What no one tells you about being a boss is how lonely and isolating it is. Social media is filled with cutesy mugs and pink t-shirts splashed with BOSS BABE and GIRL BOSS and FEMPIRE, but I don't think we're spending enough time talking about the repercussions of becoming a boss: how you'll need to build your own support systems and structures because yours have disappeared; why getting left out of various office gatherings makes total sense -- Michael Scott is a caricature based in reality, my friends -- but it still stings; and how you'll suddenly really empathize with mothers of teenagers because everybody's mad at you, and you didn't even do anything. (This is because work is hard, and we all take our emotional stuff with us into the workplace, and sometimes we take it out on the people we work for and with. This is life, and we're just people.)
It's fine, but I don't need a mug that says "I'm not bossy; I'm the boss." What I need is emotional support and really thick skin. These are the makings of a boss.
I have spent the majority of 2019 putting structures in place to make ownership of The Bookshelf sustainable. I have read books and talked to experts because I don't want burnout to be my reality. The world, I think, discusses burnout as an inevitability. But does it have to be?
On Thursday, I met with my business coach. (Seven months ago, I didn't know what a business coach was or if I was allowed to have one.) We Skyped for nearly two hours, strategically planning together for 2020, and I nearly wept when we hung up.
Aside from my mother and maybe Jordan -- God bless them both -- no one has ever sat down with me to plan for the life of the store. Prior to running The Bookshelf, I was a champion at tackling goals and New Year's resolutions and words of the year.
Now I am nothing but a pile of aching body parts by the time January 1 rolls around. I have energy for exactly nothing.
I cannot believe how helpful it was to have someone in my corner on Thursday, reassuring me about working from home, scheduling office hours and time on the floor, what to take off my plate and what to add.
When I look back on 2019, I think I will just see help. I have had so much help.
The only way entrepreneurship has been possible these last few years is thanks to therapy, good friends, and the Holy Spirit. In the last six months, I've added to the mix a business coach, a bookkeeper, a virtual assistant, a spiritual director, and a mastermind group. I feel like a freaking genius because I've discovered one of my new secrets of adulthood: I cannot do one bit of this by myself. And Jordan? My mom, my dad? My friends? They can't fill all of those roles, either. It's too much for any one person to bear.
I felt silly, a few months ago, when I looked and realized all the various "gurus" I was adding to my life. It felt so stereotypically millennial. Who did I think I was? And look: I know every bit of the above paragraph points to privilege. It is not lost on me, and this may not be my life's circumstance forever.
For now, though, this is what it takes to keep the ship sailing and the trains running on time. When I took over The Bookshelf, I wanted it to be recognized across the region as something truly special. I wanted Thomasville to trust me. I wanted to put good books in people's hands, and I wanted to do it really, really well.
I still want those things, and I'm realizing the best way to accomplish those goals is to continue asking for help.
A few years ago, I felt akin to the little red hen. The best way to get something done?

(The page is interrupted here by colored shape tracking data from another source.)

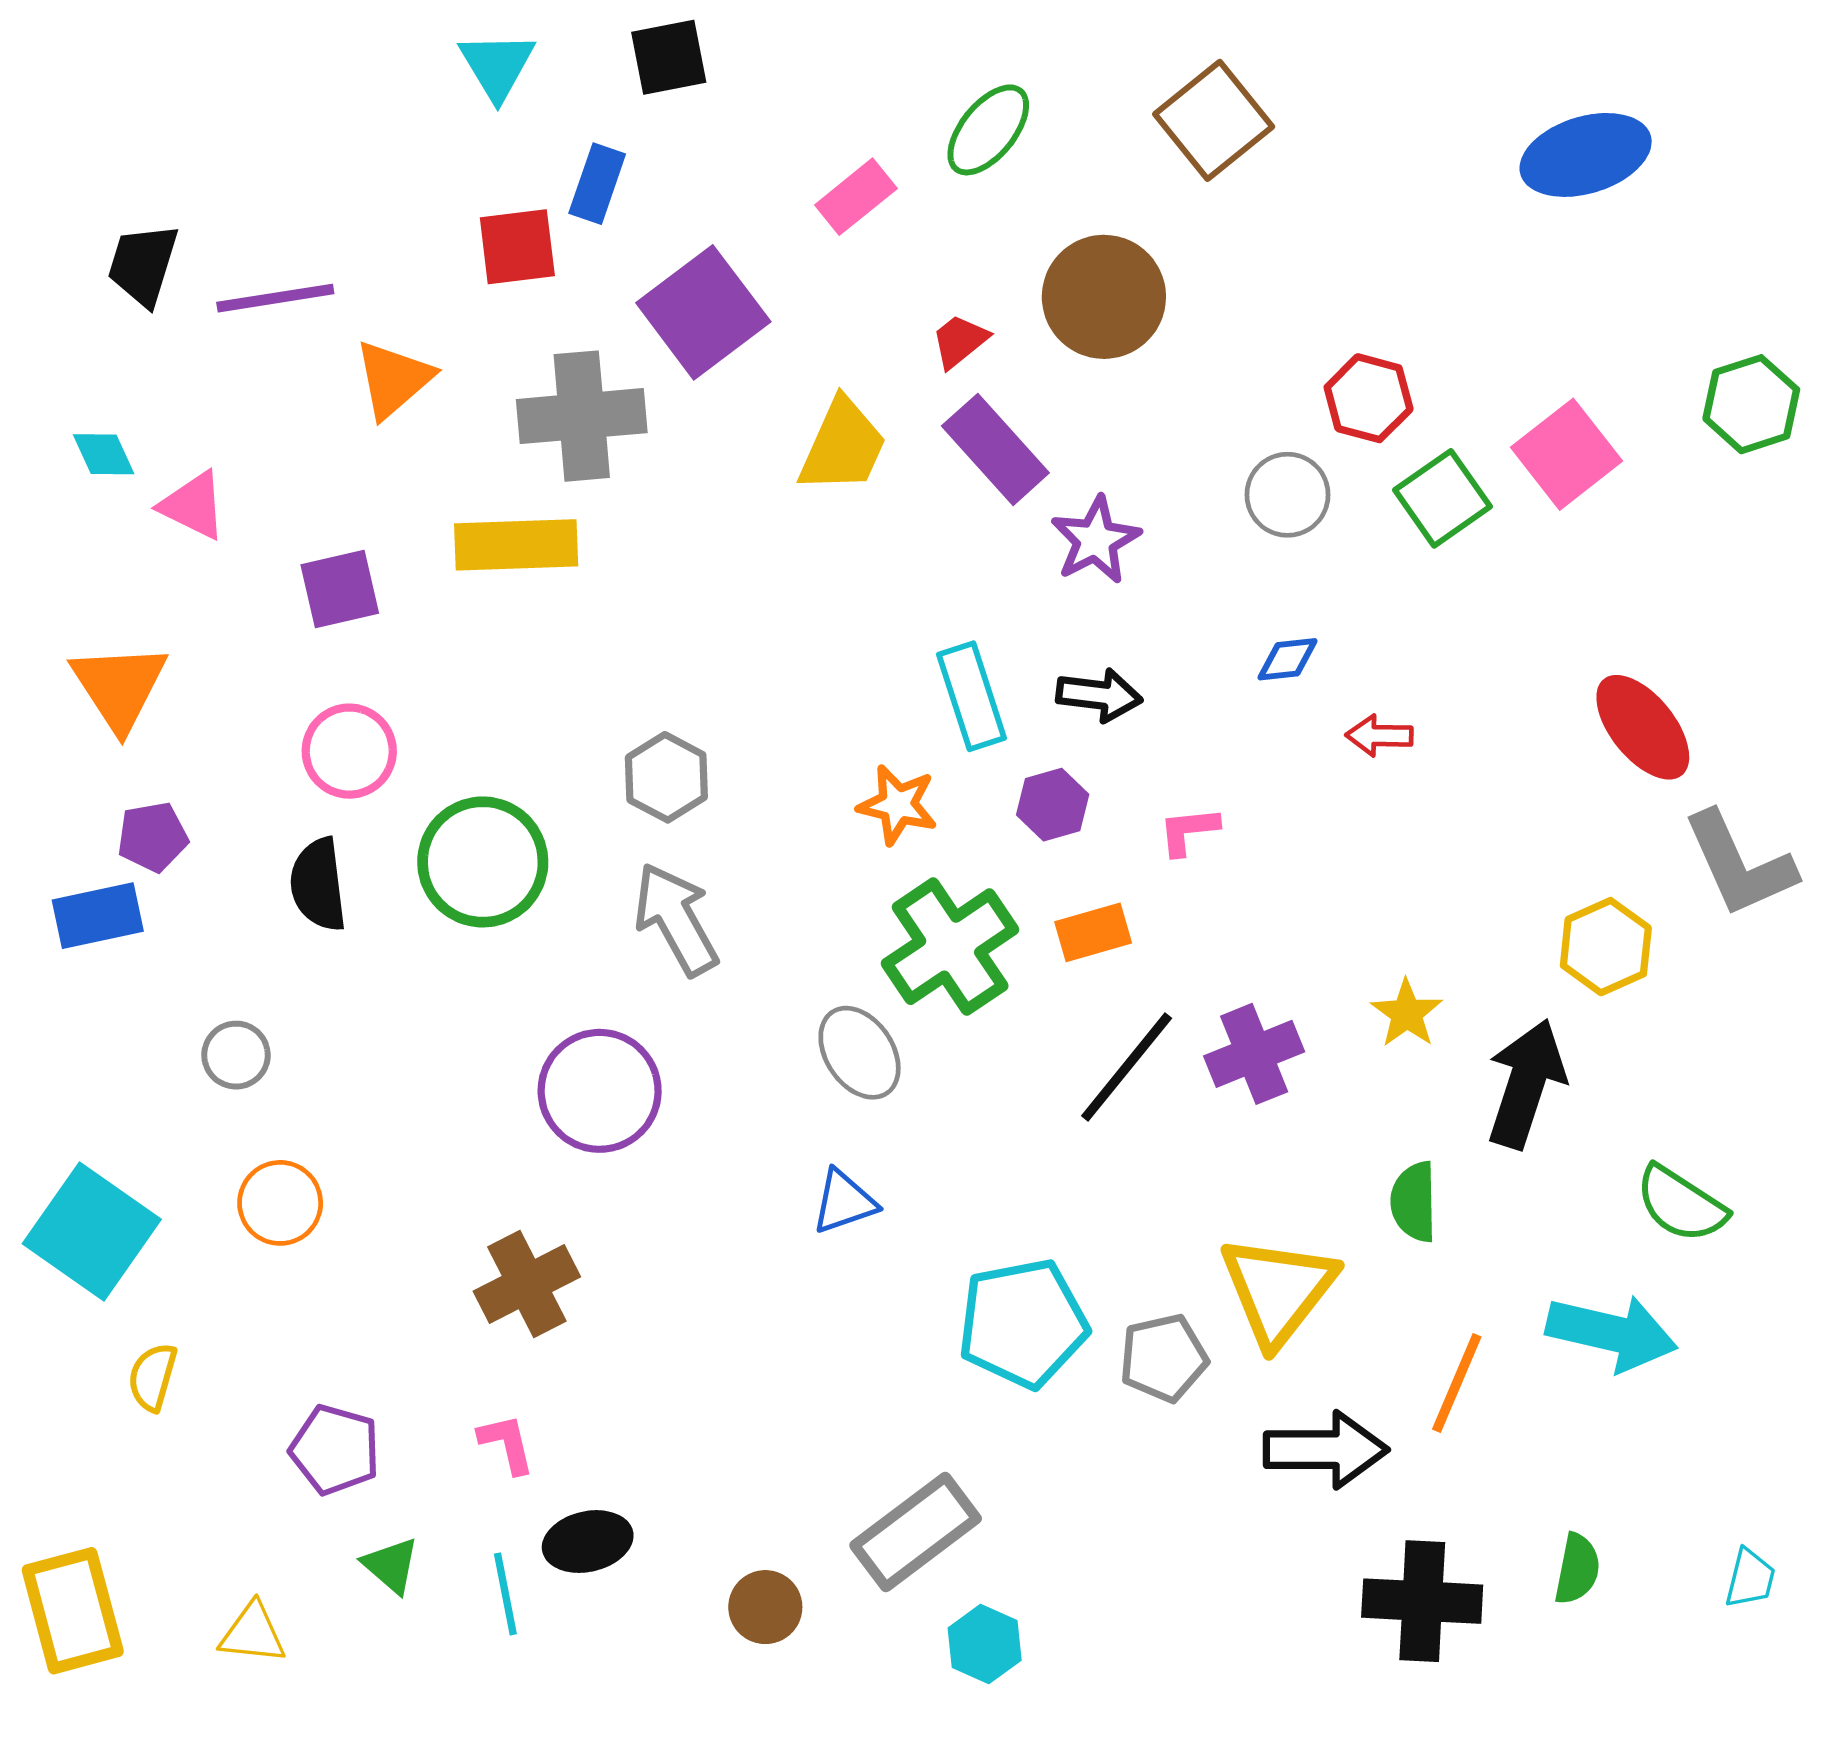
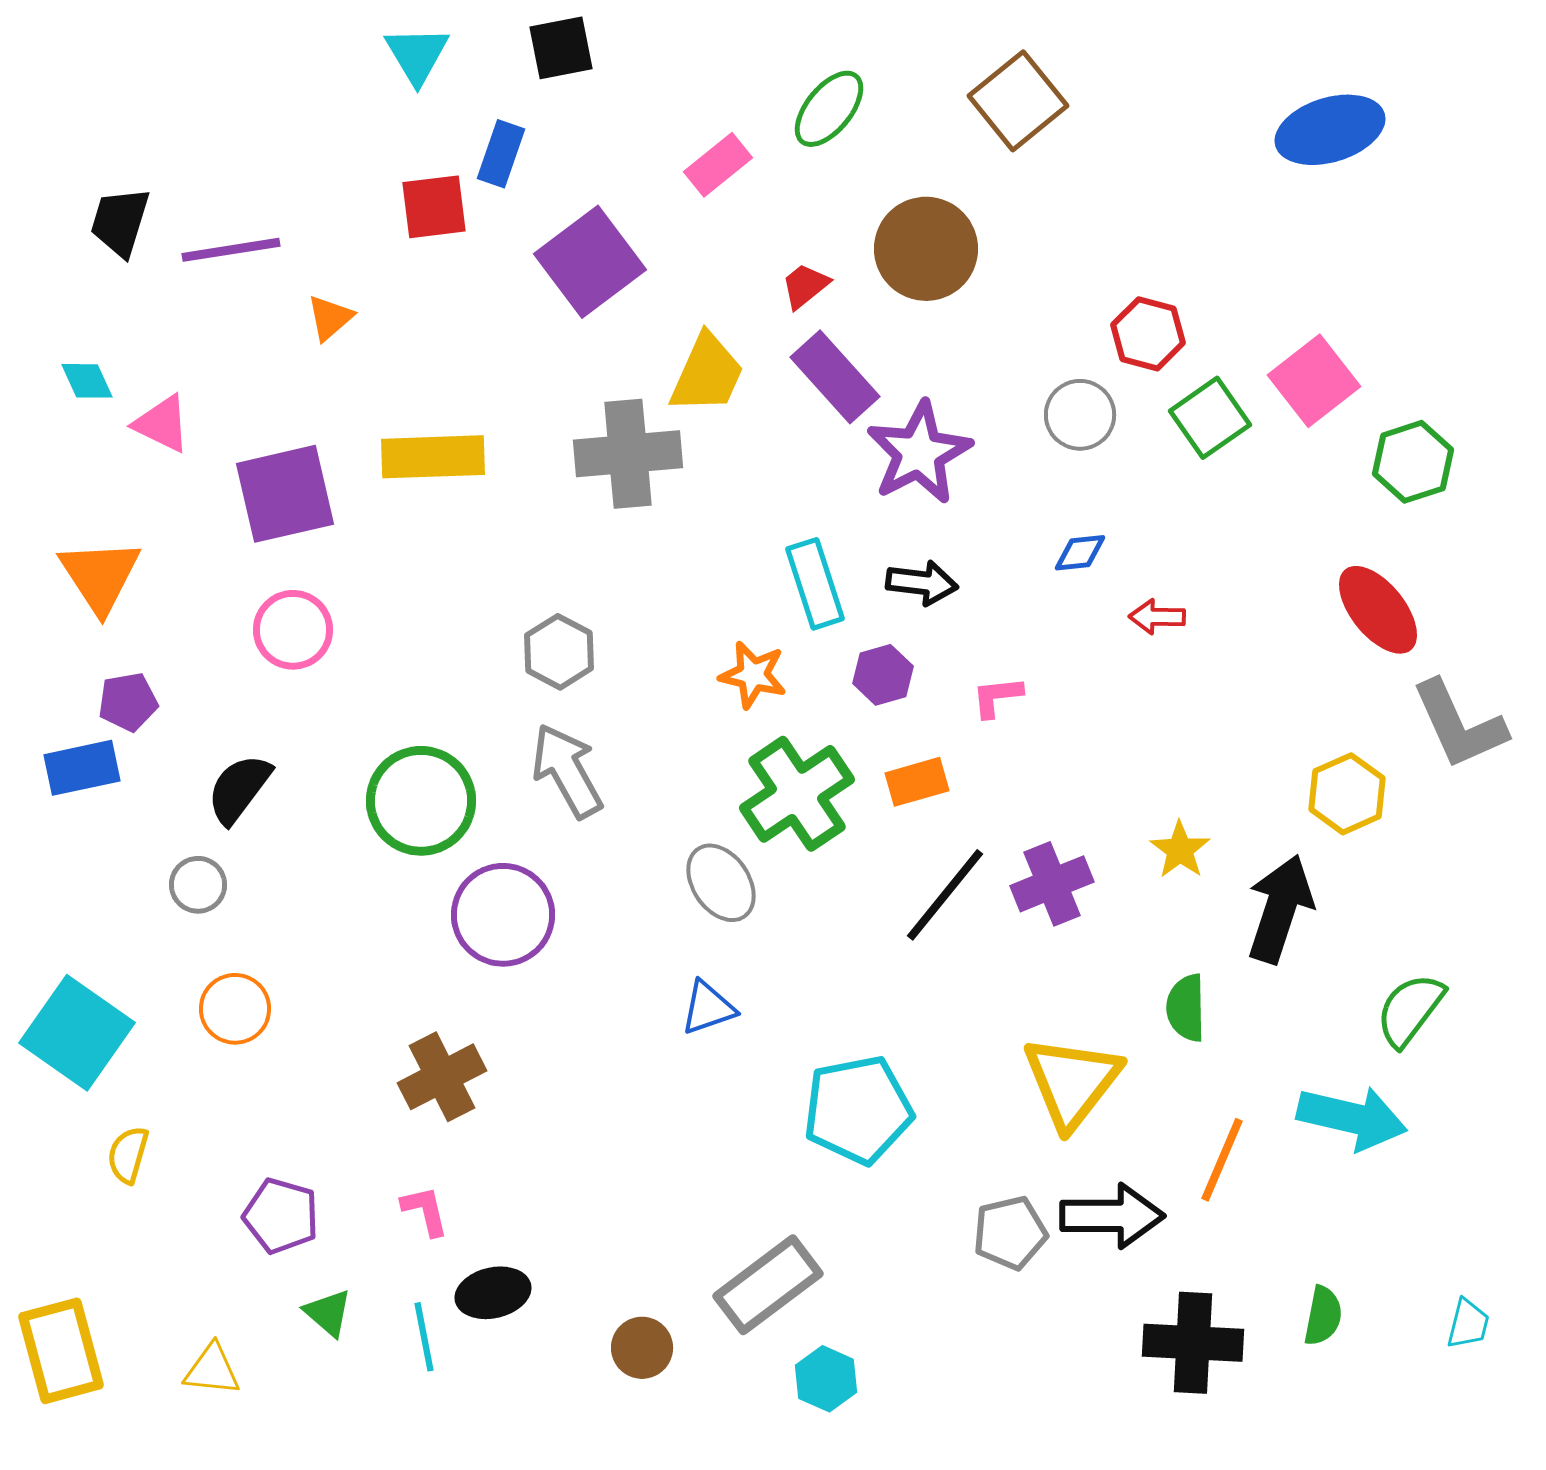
orange triangle: (393, 379) -> (330, 318), size x0.7
green hexagon: (1751, 404) -> (1413, 462), moved
gray cross: (582, 416) -> (628, 454), moved
purple star: (1096, 540) -> (919, 453), size x1.4
purple square: (340, 589) -> (285, 494), size x1.5
green circle: (483, 862) -> (421, 801), moved
black semicircle: (318, 885) -> (239, 789), moved, turned 44
green semicircle: (1681, 1204) -> (1410, 1010), turned 94
gray pentagon: (1164, 1358) -> (1010, 1233), moved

To do it myself.
Oh, past Annie. You were so, so wrong. But you know what? That's okay, because you learned. You know better, and now you're doing better.
What a long, strange, roller coaster of an 11 months it's been. But this is the year I took the plunge and asked for help, and when I did? The floodgates opened. I am so, so grateful, and now I'm looking at ways my life might actually become my own again. I love The Bookshelf, but she is not all of me, and there are ways to keep her running smoothly without me drowning in the process.
As 2019 comes to a close, I'm grateful for how far it feels like I've come. The next month is guaranteed to hold chaos of all kinds and varieties, but I'm hopeful for January. And I'd like to think when the next year's challenges begin to rear their ugly heads -- as I know they will -- I'll be better equipped to look around and ask for help. What a gift.